Tanwani Lal K, Chudgar Daksha, Murphree Sidney S, Eblen Abby C, Mokshagundam Sri Prakash L
Department of Endocrinology and Metabolism, University of Louisville, Louisville, Kentucky, USA.
Endocr Pract. 2003 May-Jun;9(3):220-4. doi: 10.4158/EP.9.3.220.
To describe a case of XY gonadal dysgenesis with Tanner stage 4 breast development in the absence of a hormone-producing gonadal neoplasm and with Graves' disease and low bone mass.
The clinical features, laboratory results, and cytogenetic findings in the patient are presented, and the potential mechanisms of breast development are discussed. A MEDLINE search was performed, and related articles in the English-language literature published between 1955 and 2001 were reviewed.
A 23-year-old African American woman was referred to the University of Louisville Hospital for evaluation of hyperthyroidism. About 4 months before this referral, hyperthyroidism was diagnosed, and treatment with methimazole was initiated. She continued to have thyrotoxicosis. Additionally, systemic review disclosed a history of primary amenorrhea. Physical examination revealed a tall phenotypic female patient with Tanner stage 4 breast development. Pelvic examination showed normal findings except for sparse pubic hair. Laboratory evaluation confirmed the diagnosis of Graves' disease as well as primary gonadal failure. Pelvic ultrasonography revealed a small uterus and bilateral adnexal masses (0.9 by 0.6 cm). On chromosomal analysis, a 46,XY karyotype was found. Further analysis of Y-DNA by polymerase chain reaction confirmed the presence of an intact Y chromosome, and no microdeletions were identified. Dual-energy x-ray absorptiometry demonstrated a Z-score of -4.7 and -4.2 at the lumbar spine and right hip, respectively. Graves' disease was successfully treated with (131)I. Laparoscopy was performed to resect streak gonads. On histologic examination, no typical ovarian, testicular, or neoplastic tissue was identified. The breast development in this patient remains unexplained.

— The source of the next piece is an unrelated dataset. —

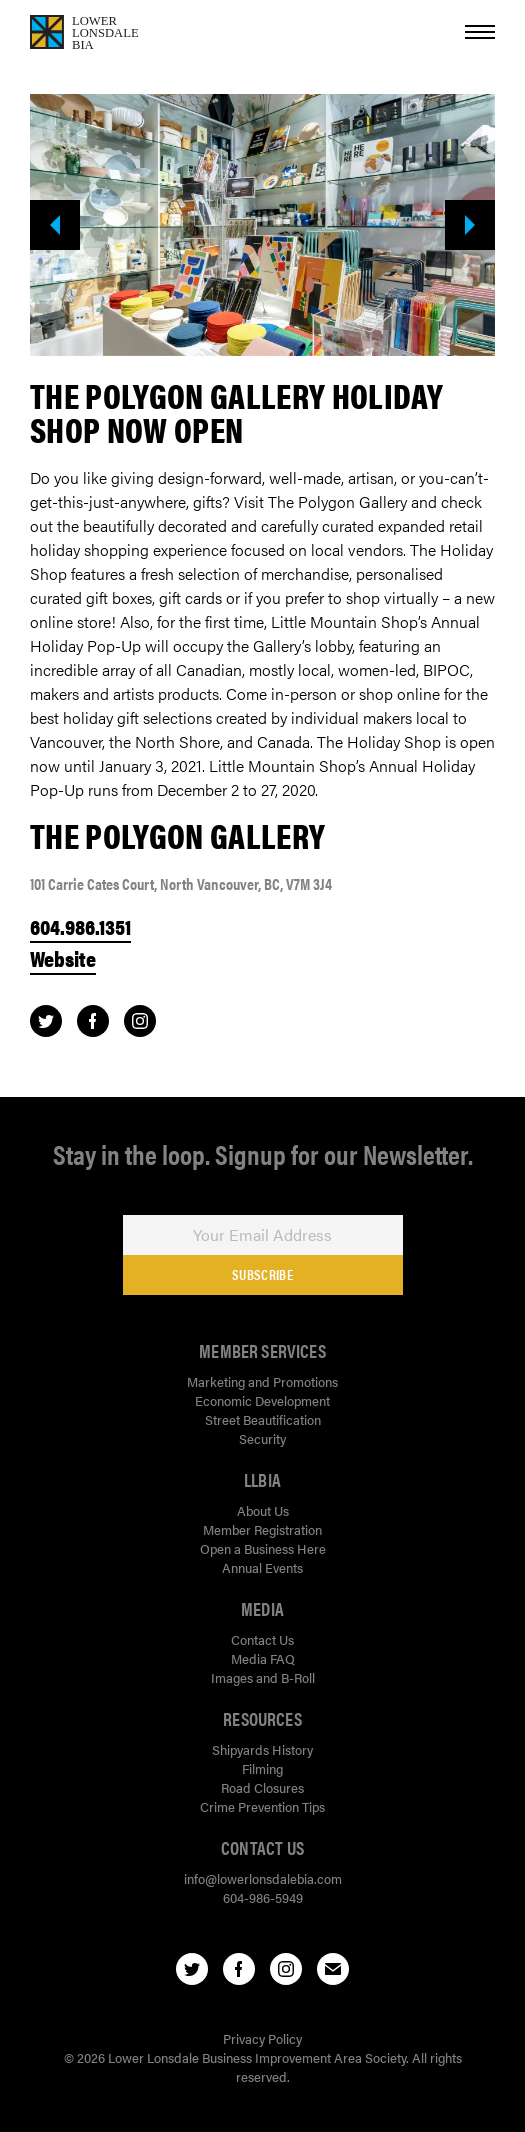 The width and height of the screenshot is (525, 2132). What do you see at coordinates (262, 2038) in the screenshot?
I see `Privacy Policy` at bounding box center [262, 2038].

To the best of our knowledge, this is the first case report of a tall XY female patient with breast development in the absence of a hormone-producing gonadal neoplasm and without clearly identifiable gonads. Breast development was most likely related to estrogens, possibly produced by either streak gonads at the time of puberty or peripheral conversion of androgens, or to increased sensitivity of breast tissue to estrogens. Graves' disease is likely coincidental and could contribute to bone loss in such subjects.
描述一例XY性腺发育不全患者,其处于坦纳4期乳房发育,不存在产生激素的性腺肿瘤,同时患有格雷夫斯病和低骨量。
介绍该患者的临床特征、实验室检查结果和细胞遗传学发现,并讨论乳房发育的潜在机制。进行了MEDLINE检索,并回顾了1955年至2001年间发表的英文文献中的相关文章。
一名23岁非裔美国女性因甲状腺功能亢进被转诊至路易斯维尔大学医院进行评估。在此次转诊前约4个月,诊断出甲状腺功能亢进,并开始用甲巯咪唑治疗。她仍有甲状腺毒症。此外,系统回顾发现有原发性闭经史。体格检查发现一名身材高大的表型女性患者,处于坦纳4期乳房发育。盆腔检查除阴毛稀疏外未见异常。实验室评估证实了格雷夫斯病以及原发性性腺功能衰竭的诊断。盆腔超声显示子宫小,双侧附件区有肿块(0.9×0.6 cm)。染色体分析发现核型为46,XY。通过聚合酶链反应对Y-DNA进行进一步分析证实存在完整的Y染色体,未发现微缺失。双能X线吸收法显示腰椎和右髋部的Z值分别为-4.7和-4.2。格雷夫斯病通过碘-131成功治疗。进行腹腔镜手术切除条索状性腺。组织学检查未发现典型的卵巢、睾丸或肿瘤组织。该患者的乳房发育原因仍无法解释。
据我们所知,这是首例关于身材高大的XY女性患者乳房发育的病例报告,该患者不存在产生激素的性腺肿瘤且无明确可识别的性腺。乳房发育很可能与雌激素有关,可能是青春期时条索状性腺产生的雌激素,或雄激素的外周转化,也可能是乳房组织对雌激素的敏感性增加。格雷夫斯病可能是巧合,并且可能导致此类患者骨质流失。